A testator, the day before his death, sold and conveyed the east half of a certain land lot, "except one fourth the mineral interest," and in his will, executed on the same day, he provided that, with the exception of one mule "all my property both real and personal" should go to his wife during her natural life, with remainder to her bodily heirs. After the death of the testator, the wife conveyed to one of her children one undivided half interest in the land lot. Ejectment was brought in the "John Doe" form against the grantee of the widow to recover one undivided half interest in the west half of the east half of the land lot. The defendant filed an answer, making a general denial of the allegations of the petition, and claiming title by prescription. A verdict was rendered in favor of the plaintiffs, and to the order of the court overruling his motion for a new trial the defendant excepted. Held:

(1) No attack being made on the validity of the deed of the testator conveying to the predecessors in title of the plaintiffs the land sued for, the will would not operate on the property previously conveyed by the deed, and such will could not, as to any of the land conveyed by the deed, be color of title under which the life tenant or the remaindermen named in the will could prescribe against the plaintiffs. See Williamson v. Tison, 99 Ga. 791, 26 S.E. 766.

The construction of an unambiguous deed, including the determination of the quantum of estate thereby conveyed, is a question of law for the court; and, no attack being made on the validity of the deed, it is the duty of the court to instruct the jury what is its legal effect as determined by him.

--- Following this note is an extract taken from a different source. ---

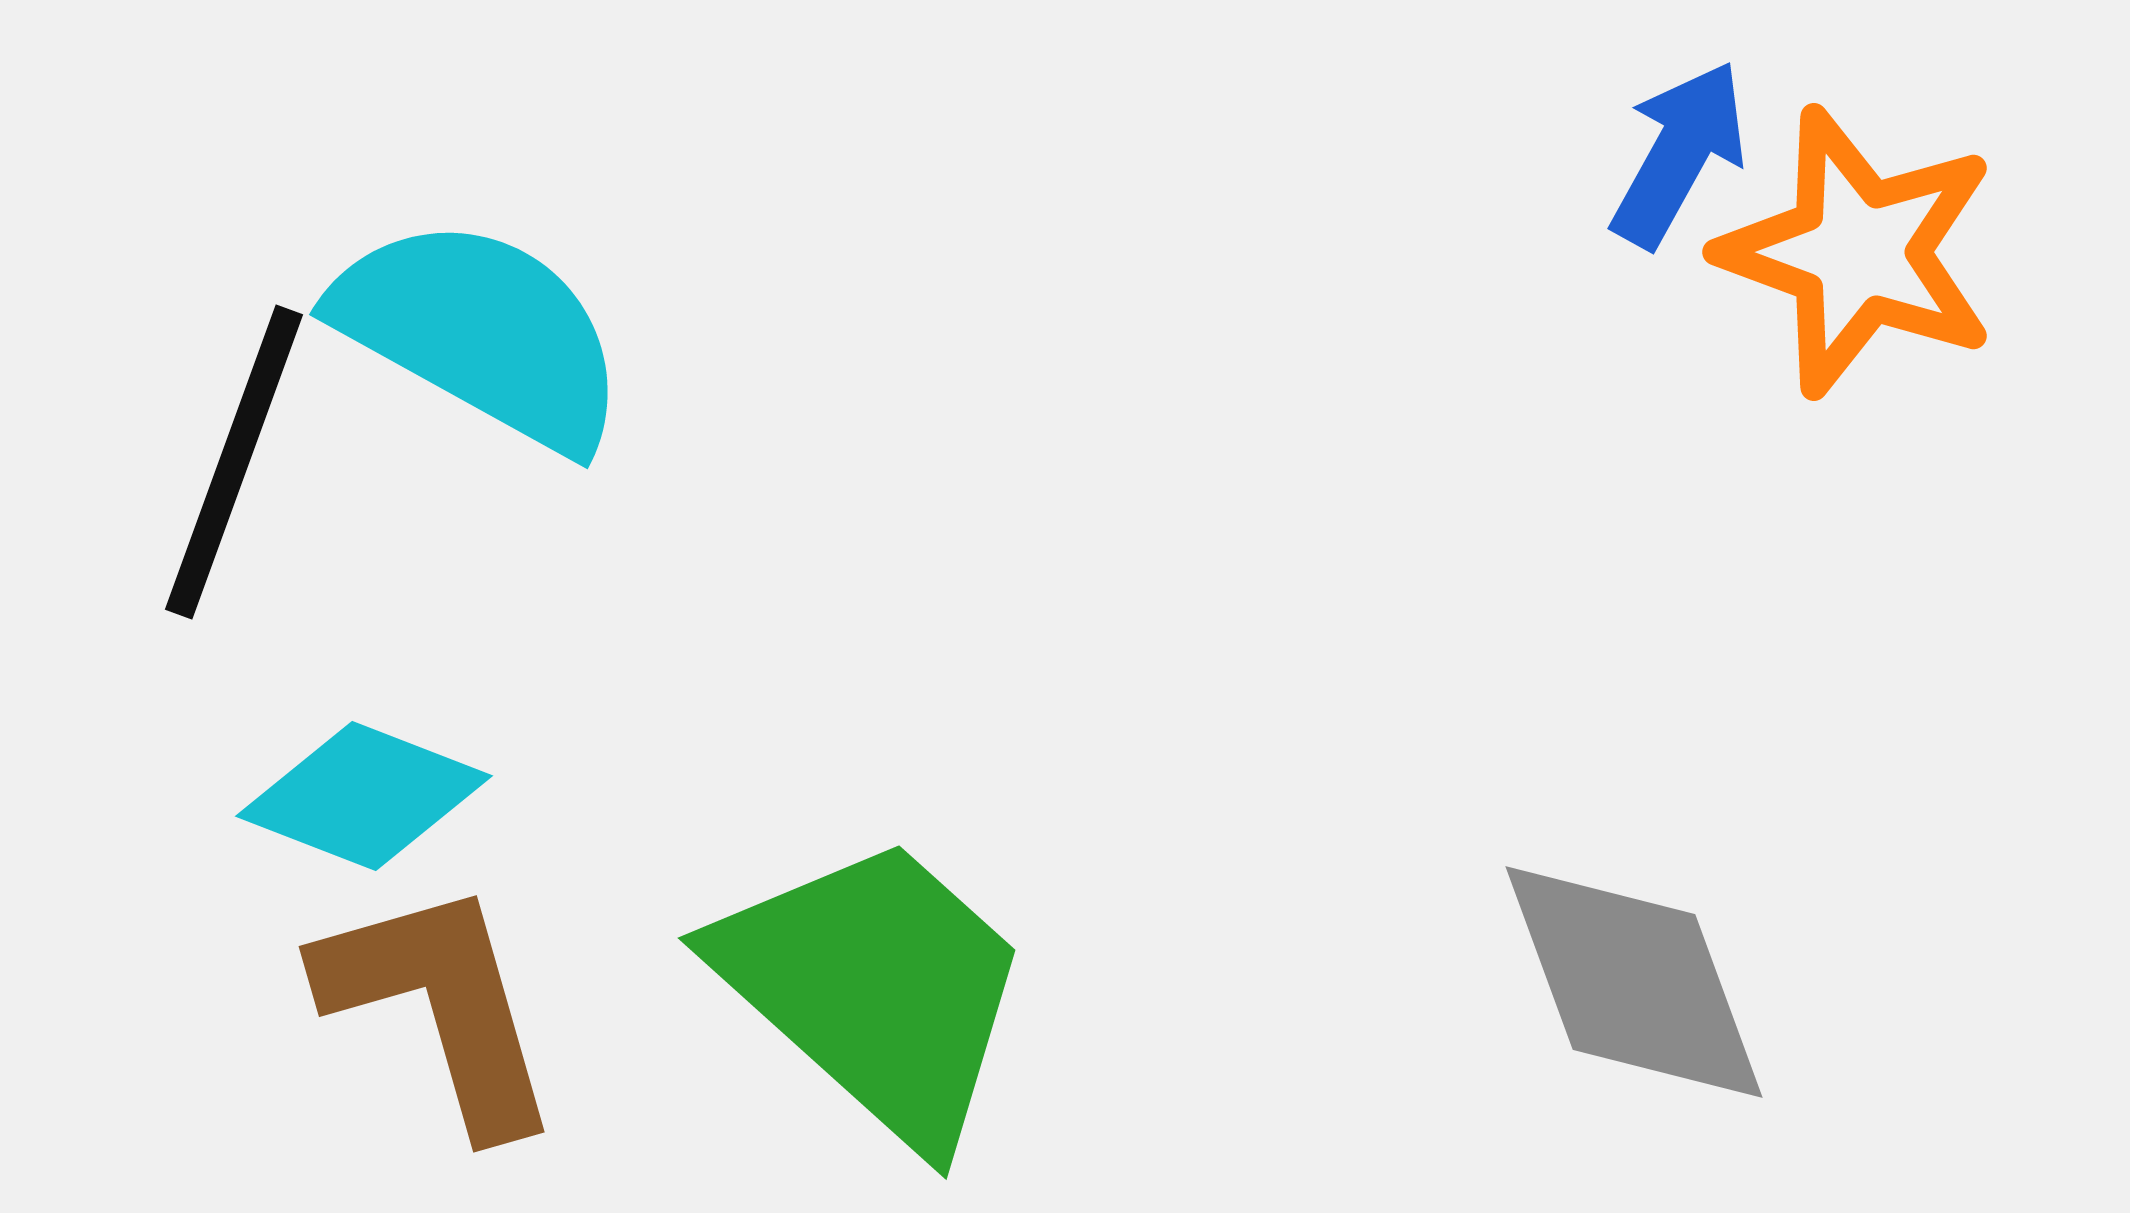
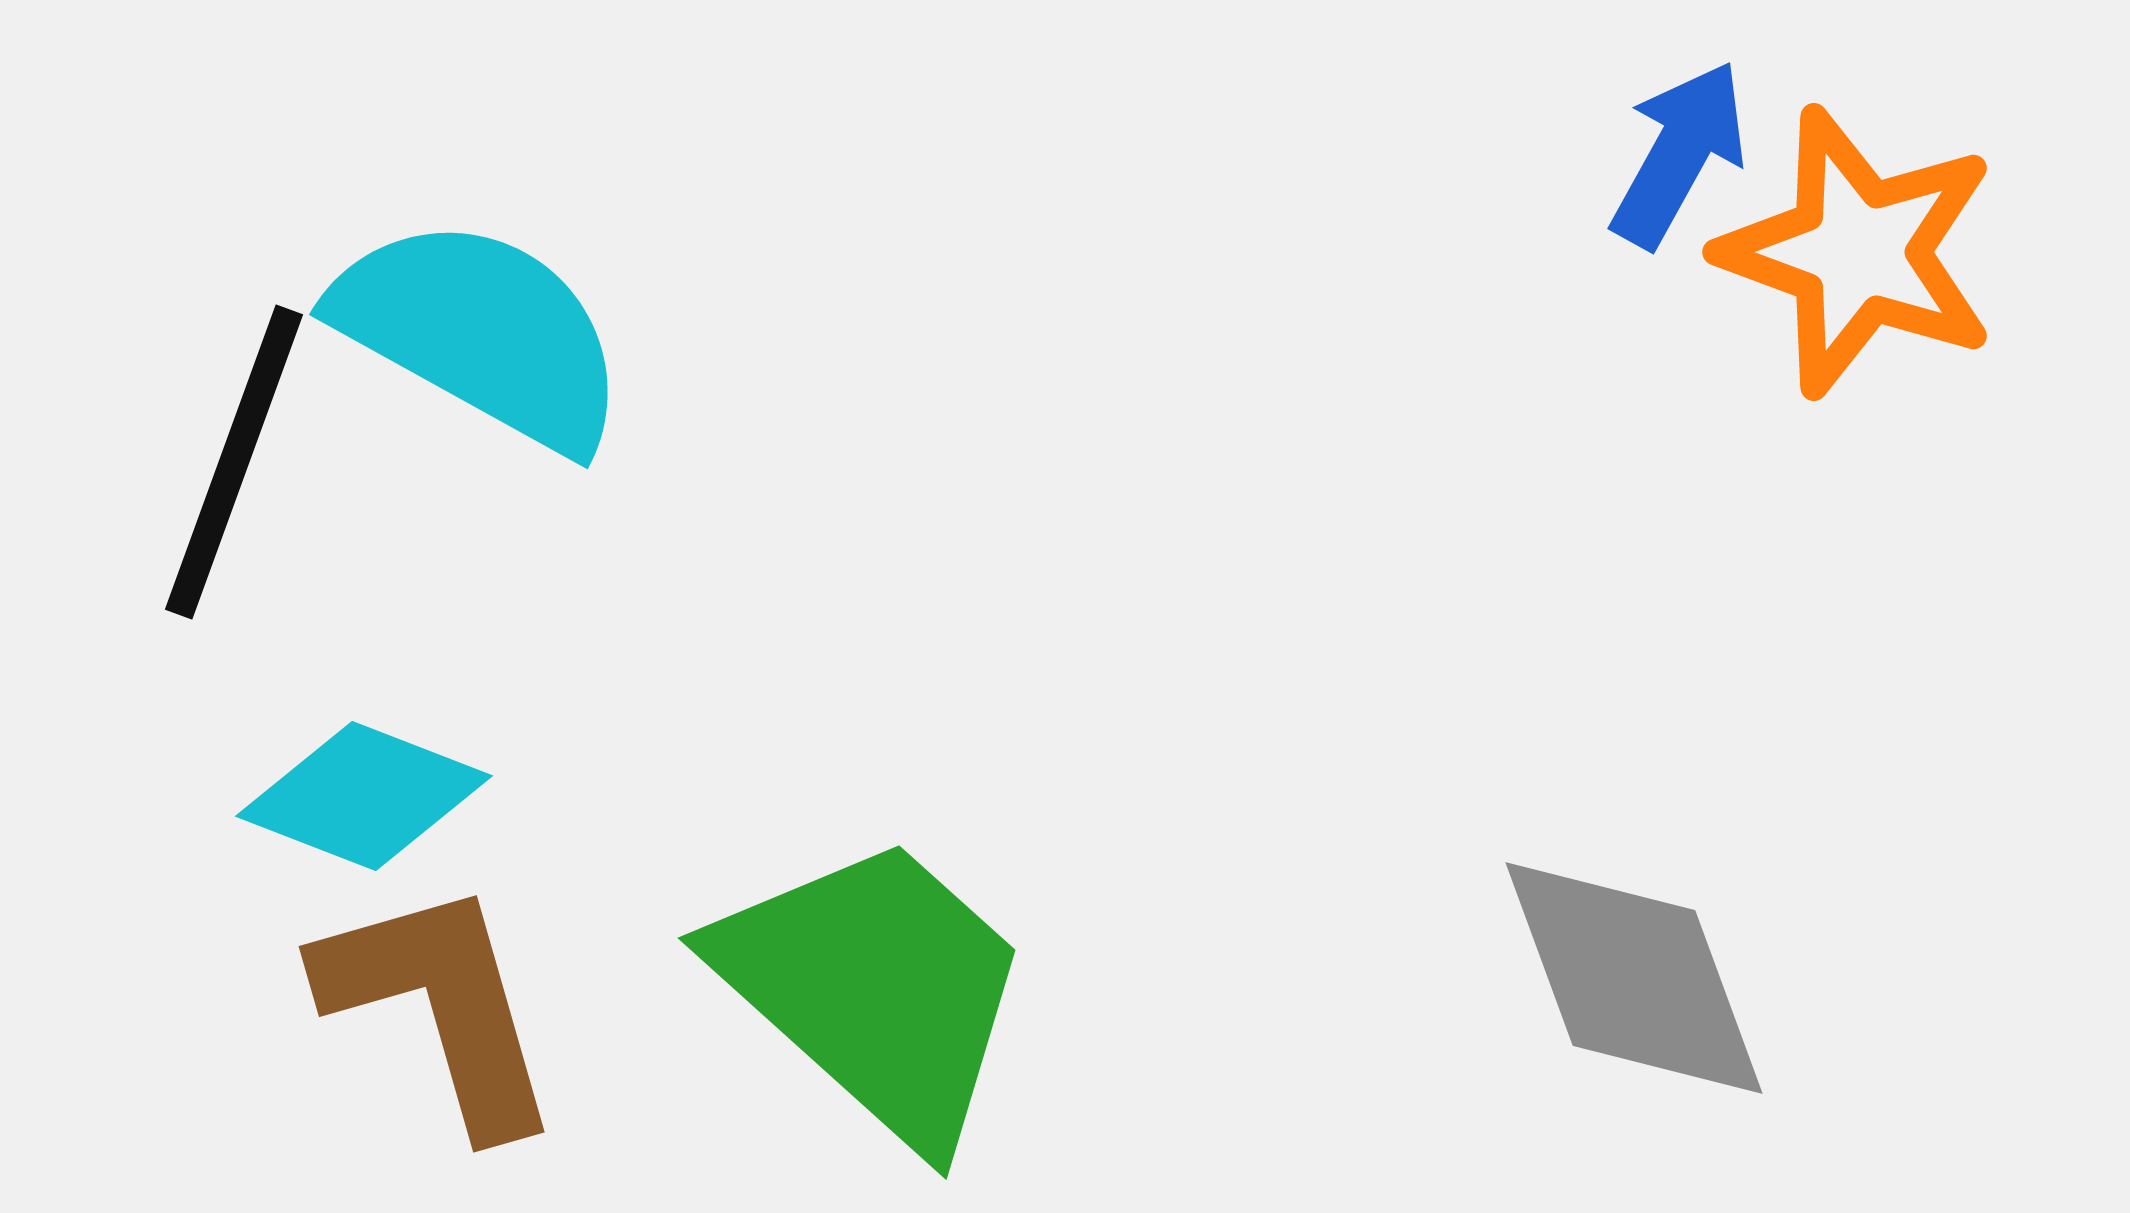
gray diamond: moved 4 px up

A deed creating a trust for the benefit of minors is not inadmissible in evidence because not recorded within three months after its execution. The provision contained in Civ Code 1895, § 3149, declaring certain deeds void if not recorded within three months, has no application to trust deeds for the benefit of minors.

The court committed no error in admitting in evidence a certified copy of letters testamentary issued by the court of another state where the testator died and his will was probated over objections of the opposite party that such certified copy has not been filed with the clerk of the court wherein the suit was pending, in order that the same might become a part of the record in the case. Civ. Code, § 3318, requiring certified copies of the proceedings therein referred to to be filed with the court before foreign executors shall be entitled "to use the processes and remedies prescribed by the laws of this state," does not relate to the admission in evidence of certified copies of letters testamentary of such executors.

Even if the evidence of admissions of the defendant claimed to have been made in the trial of another case was subject to the objections made, the admission of such evidence was not error requiring a new trial, as the defendant, upon the trial delivered substantially the same testimony embraced in such alleged admissions.

The court admitted testimony in behalf of the plaintiff that the defendant in this case was the defendant in a criminal case in the city court; that be was therein charged with trespass upon the property sued for; and that a...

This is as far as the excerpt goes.